She could hardly find richer territory than the 49th state, known for varied indigenous languages, and in more modern times, as the landing site for immigrants and refugees from around the world. She’d stumbled into a language mother lode.
When languages clash, Stone says, all sorts of things can happen, from one language killing another, to the mixing of those languages, to a whole new language forming altogether.
Certainly in Alaska, as in most colonized places, local languages yielded to the voice of power and authority. Historical education policy dismissed Native languages to the point of near extinction; recent revitalization efforts have helped support and reignite them.
“That’s part of our legacy as a state that we need to acknowledge,” Stone says.

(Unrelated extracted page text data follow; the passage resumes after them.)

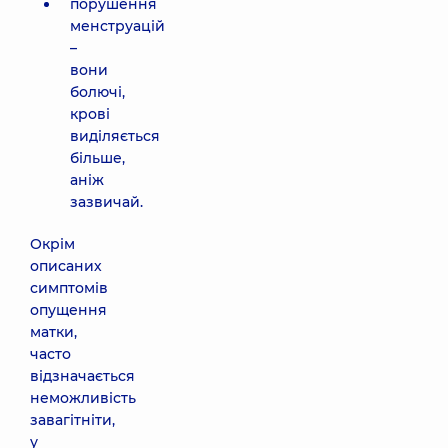
порушення
менструацій
–
вони
болючі,
крові
виділяється
більше,
аніж
зазвичай.
Окрім
описаних
симптомів
опущення
матки,
часто
відзначається
неможливість
завагітніти,
у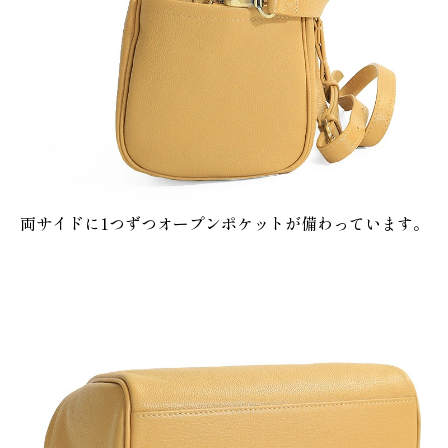
両サイドに1つずつオープンポケットが備わっています。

More importantly, “We need to think about how we approach language in the educational setting so that does not happen again.”
Village or local “Englishes”
Yet, even in the messiness of clashing languages, Stone sees tremendous vitality.
“English did not just take over Yup’ik,” she said, “but Yup’ik speakers took in English and changed it.”
What she’s talking about are the wide variety of Englishes that have surfaced all over Alaska. “We have tiny little pockets of language speakers and in each of those local communities, a different variety will pop up.” English that sounds like it has grammatical errors may sound that way because it has been influenced by indigenous sentence structure.
I asked for examples. Stone sent me a 1984 “Handbook for Teachers” on Central Yup’ik from the Alaska Native Language Center. Yup’ik-influenced English includes samples like “He wants to go college.” In Yup’ik, the handbook explains, it is legitimate to treat many nouns (like college) as verbs as long as they are accompanied by ‘go.’
This past summer, Stone participated in a culture camp at Pt. Lay on the North Slope. Her ears were tuned to the varieties of English used there, and she wasn’t disappointed. One example: When locals communicated on their radios, she noted, “They did all the greetings doubled. So, it was a lilting ‘Good morning, good morning,’ and ‘Good afternoon, good afternoon.’” Also, they often mixed Inupiat words like tuttu (caribou) and aiviq (walrus) into English speech.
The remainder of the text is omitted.